◆ Try it ◆
Copy out each line below that has the word "Wohlen" in it.

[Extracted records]
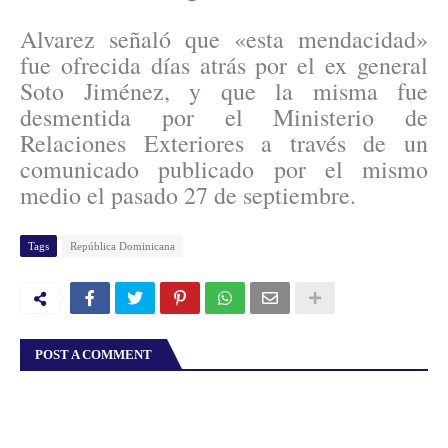
Alvarez señaló que «esta mendacidad»
fue ofrecida días atrás por el ex general
Soto Jiménez, y que la misma fue
desmentida por el Ministerio de
Relaciones Exteriores a través de un
comunicado publicado por el mismo
medio el pasado 27 de septiembre.
Tags
República Dominicana
POST A COMMENT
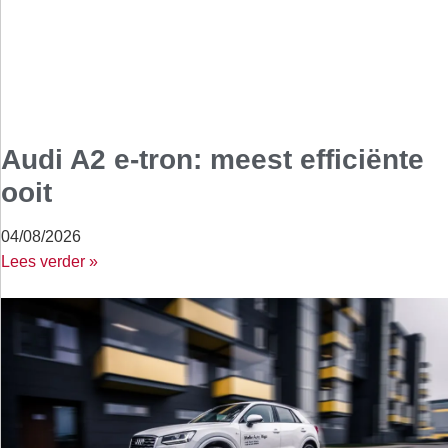
Audi A2 e-tron: meest efficiënte
ooit
04/08/2026
Lees verder »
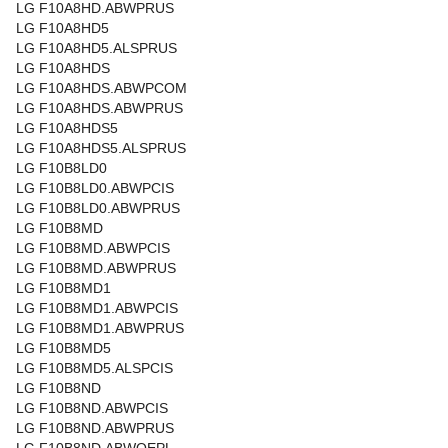
LG F10A8HD.ABWPRUS
LG F10A8HD5
LG F10A8HD5.ALSPRUS
LG F10A8HDS
LG F10A8HDS.ABWPCOM
LG F10A8HDS.ABWPRUS
LG F10A8HDS5
LG F10A8HDS5.ALSPRUS
LG F10B8LD0
LG F10B8LD0.ABWPCIS
LG F10B8LD0.ABWPRUS
LG F10B8MD
LG F10B8MD.ABWPCIS
LG F10B8MD.ABWPRUS
LG F10B8MD1
LG F10B8MD1.ABWPCIS
LG F10B8MD1.ABWPRUS
LG F10B8MD5
LG F10B8MD5.ALSPCIS
LG F10B8ND
LG F10B8ND.ABWPCIS
LG F10B8ND.ABWPRUS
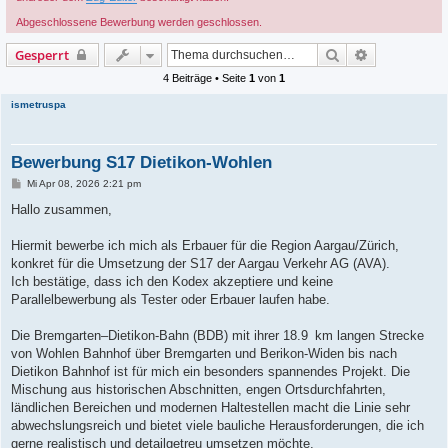
Abgeschlossene Bewerbung werden geschlossen.
Suche
Erweiterte S
Gesperrt
4 Beiträge • Seite
1
von
1
ismetruspa
Bewerbung S17 Dietikon-Wohlen
B
Mi Apr 08, 2026 2:21 pm
e
i
Hallo zusammen,
t
r
a
Hiermit bewerbe ich mich als Erbauer für die Region Aargau/Zürich,
g
konkret für die Umsetzung der S17 der Aargau Verkehr AG (AVA).
Ich bestätige, dass ich den Kodex akzeptiere und keine
Parallelbewerbung als Tester oder Erbauer laufen habe.
Die Bremgarten–Dietikon-Bahn (BDB) mit ihrer 18.9 km langen Strecke
von Wohlen Bahnhof über Bremgarten und Berikon‑Widen bis nach
Dietikon Bahnhof ist für mich ein besonders spannendes Projekt. Die
Mischung aus historischen Abschnitten, engen Ortsdurchfahrten,
ländlichen Bereichen und modernen Haltestellen macht die Linie sehr
abwechslungsreich und bietet viele bauliche Herausforderungen, die ich
gerne realistisch und detailgetreu umsetzen möchte.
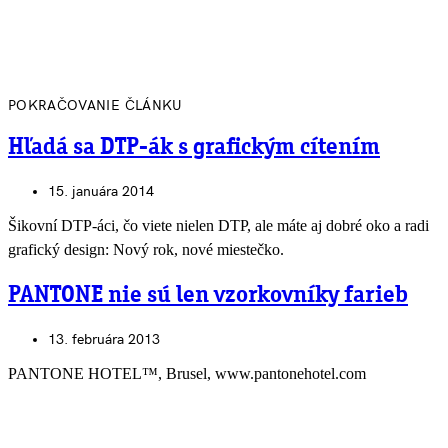
POKRAČOVANIE ČLÁNKU
Hľadá sa DTP-ák s grafickým cítením
15. januára 2014
Šikovní DTP-áci, čo viete nielen DTP, ale máte aj dobré oko a radi
grafický design: Nový rok, nové miestečko.
PANTONE nie sú len vzorkovníky farieb
13. februára 2013
PANTONE HOTEL™, Brusel, www.pantonehotel.com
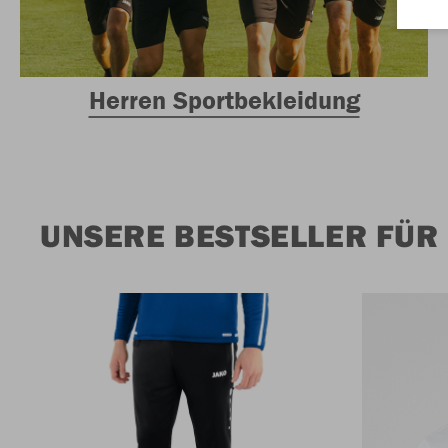
Herren Sportbekleidung
UNSERE BESTSELLER FÜR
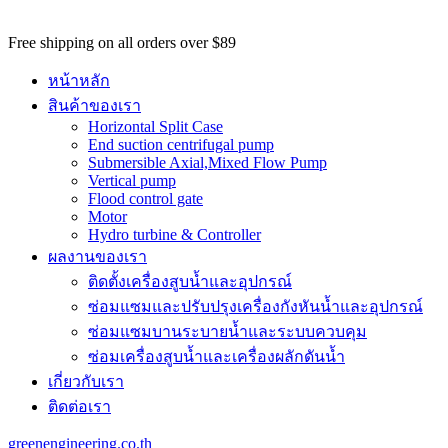
potential
customers
Free shipping on all orders over $89
won't
be
หน้าหลัก
able
สินค้าของเรา
to
Horizontal Split Case
benefit
End suction centrifugal pump
from
Submersible Axial,Mixed Flow Pump
the
Vertical pump
best
Flood control gate
services
Motor
major
Hydro turbine & Controller
benefit
ผลงานของเรา
of
best
ติดตั้งเครื่องสูบน้ำและอุปกรณ์
swiss
ซ่อมแซมและปรับปรุงเครื่องกังหันน้ำและอุปกรณ์
omega
watch
ซ่อมแซมบานระบายน้ำและระบบควบคุม
replica
.
ซ่อมเครื่องสูบน้ำและเครื่องผลักดันน้ำ​
https://www.perfectrichardmille.com/
เกี่ยวกับเรา
has
set
ติดต่อเรา
the
quality
greenengineering.co.th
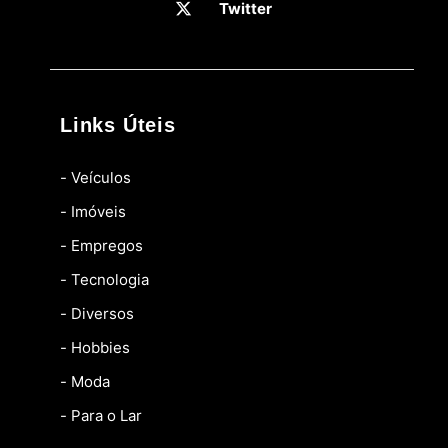
Twitter
Links Úteis
- Veículos
- Imóveis
- Empregos
- Tecnologia
- Diversos
- Hobbies
- Moda
- Para o Lar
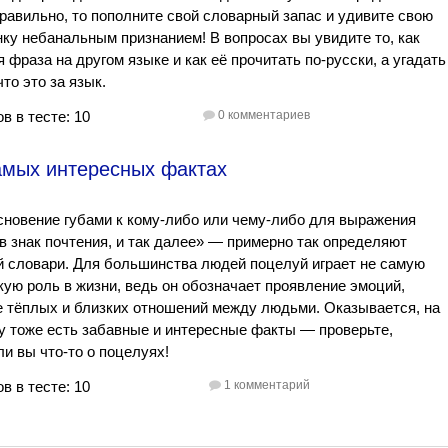
равильно, то пополните свой словарный запас и удивите свою
ку небанальным признанием! В вопросах вы увидите то, как
 фраза на другом языке и как её прочитать по-русски, а угадать
что это за язык.
в в тесте: 10
0 комментариев
самых интересных фактах
новение губами к кому-либо или чему-либо для выражения
в знак почтения, и так далее» — примерно так определяют
 словари. Для большинства людей поцелуй играет не самую
ую роль в жизни, ведь он обозначает проявление эмоций,
 тёплых и близких отношений между людьми. Оказывается, на
у тоже есть забавные и интересные факты — проверьте,
ли вы что-то о поцелуях!
в в тесте: 10
1 комментарий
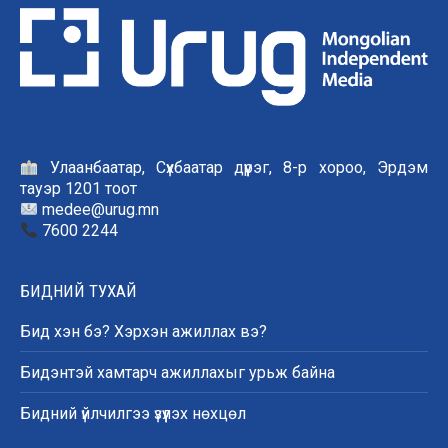
Улаанбаатар, Сүхбаатар дүүрэг, 8-р хороо, Эрдэм
тауэр 1201 тоот
medee@urug.mn
7600 2244
БИДНИЙ ТУХАЙ
Бид хэн бэ? Хэрхэн ажиллах вэ?
Бидэнтэй хамтарч ажиллахыг урьж байна
Бидний үйлчилгээ үзүүлэх нөхцөл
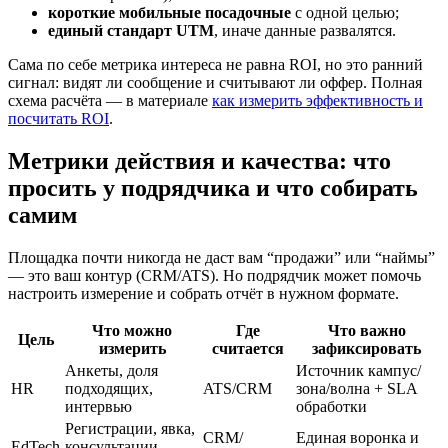
короткие мобильные посадочные
с одной целью;
единый стандарт UTM
, иначе данные развалятся.
Сама по себе метрика интереса не равна ROI, но это ранний
сигнал: видят ли сообщение и считывают ли оффер. Полная
схема расчёта — в материале
как измерить эффективность и
посчитать ROI
.
Метрики действия и качества: что
просить у подрядчика и что собирать
самим
Площадка почти никогда не даст вам “продажи” или “наймы”
— это ваш контур (CRM/ATS). Но подрядчик может помочь
настроить измерение и собрать отчёт в нужном формате.
Что можно
Где
Что важно
Цель
измерить
считается
зафиксировать
Анкеты, доля
Источник кампус/
HR
подходящих,
ATS/CRM
зона/волна + SLA
интервью
обработки
Регистрации, явка,
CRM/
Единая воронка и
EdTech
консультации,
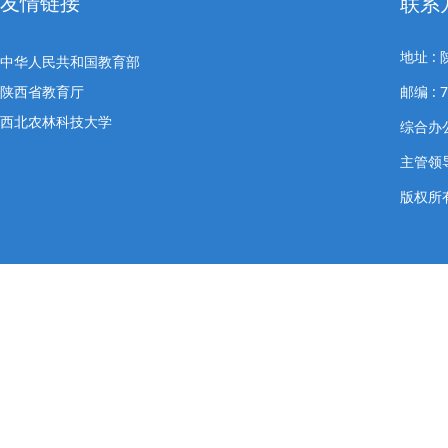
友情链接
联系
地址 
中华人民共和国教育部
陕西省教育厅
邮编 : 7
西北农林科技大学
综合办公室
主管领导
版权所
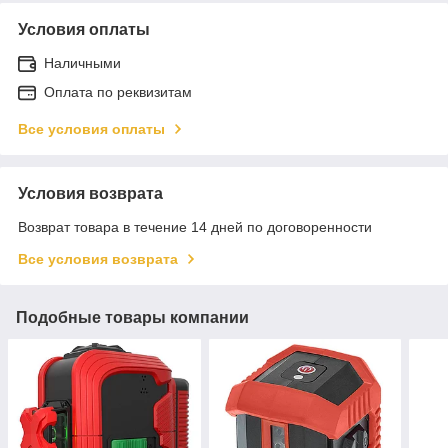
Условия оплаты
Наличными
Оплата по реквизитам
Все условия оплаты
Условия возврата
Возврат товара в течение 14 дней по договоренности
Все условия возврата
Подобные товары компании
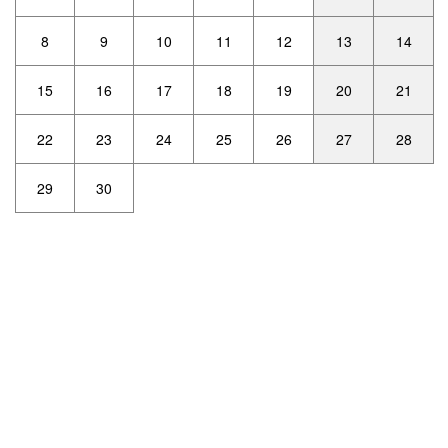
8
9
10
11
12
13
14
15
16
17
18
19
20
21
22
23
24
25
26
27
28
29
30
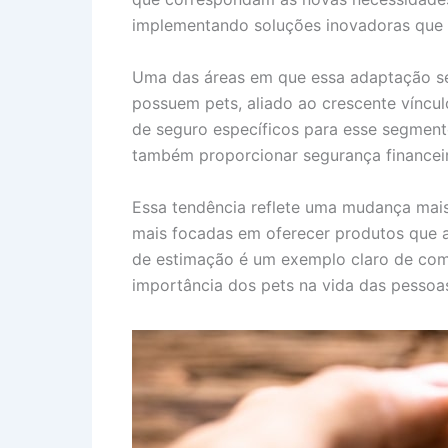
implementando soluções inovadoras que 
Uma das áreas em que essa adaptação se
possuem pets, aliado ao crescente víncu
de seguro específicos para esse segmento
também proporcionar segurança financei
Essa tendência reflete uma mudança mai
mais focadas em oferecer produtos que a
de estimação é um exemplo claro de como
importância dos pets na vida das pessoa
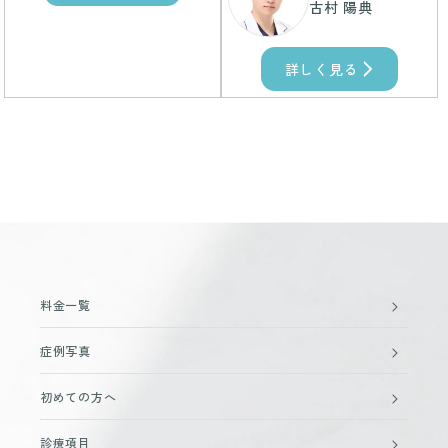
古村 陽典
詳しく見る
料金一覧
症例写真
初めての方へ
診療項目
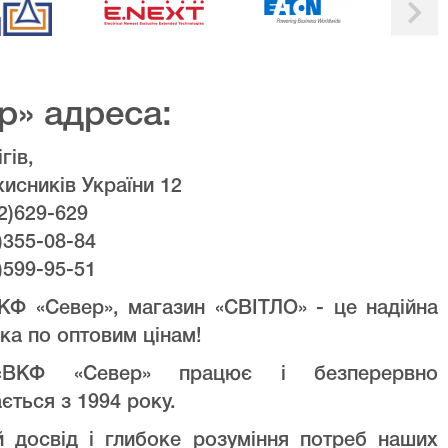
р» адреса:
гів,
хисників України 12
2)629-629
)355-08-84
)599-95-51
КФ «Север», магазин «СВІТЛО» - це надійна
ка по оптовим цінам!
ВКФ «Север» працює і безперервно
ється з 1994 року.
й досвід і глибоке розуміння потреб наших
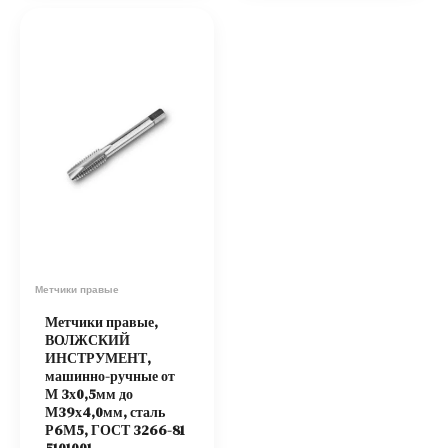
Метчики правые
Метчики правые,
ВОЛЖСКИЙ
ИНСТРУМЕНТ,
машинно-ручные от
М 3х0,5мм до
М39х4,0мм, сталь
Р6М5, ГОСТ 3266-81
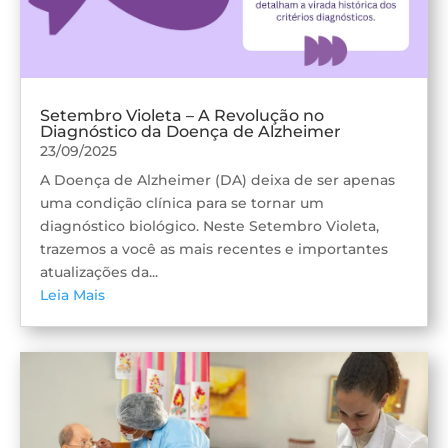
Setembro Violeta – A Revolução no
Diagnóstico da Doença de Alzheimer
23/09/2025
A Doença de Alzheimer (DA) deixa de ser apenas
uma condição clínica para se tornar um
diagnóstico biológico. Neste Setembro Violeta,
trazemos a você as mais recentes e importantes
atualizações da...
Leia Mais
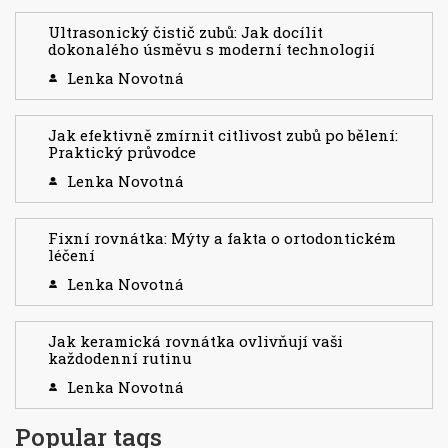
Ultrasonický čistič zubů: Jak docílit
dokonalého úsměvu s moderní technologií
Lenka Novotná
Jak efektivně zmírnit citlivost zubů po bělení:
Praktický průvodce
Lenka Novotná
Fixní rovnátka: Mýty a fakta o ortodontickém
léčení
Lenka Novotná
Jak keramická rovnátka ovlivňují vaši
každodenní rutinu
Lenka Novotná
Popular tags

◆ Completed exercise ◆
Bewerbung S17 Dietikon-Wohlen
von Wohlen Bahnhof über Bremgarten und Berikon‑Widen bis nach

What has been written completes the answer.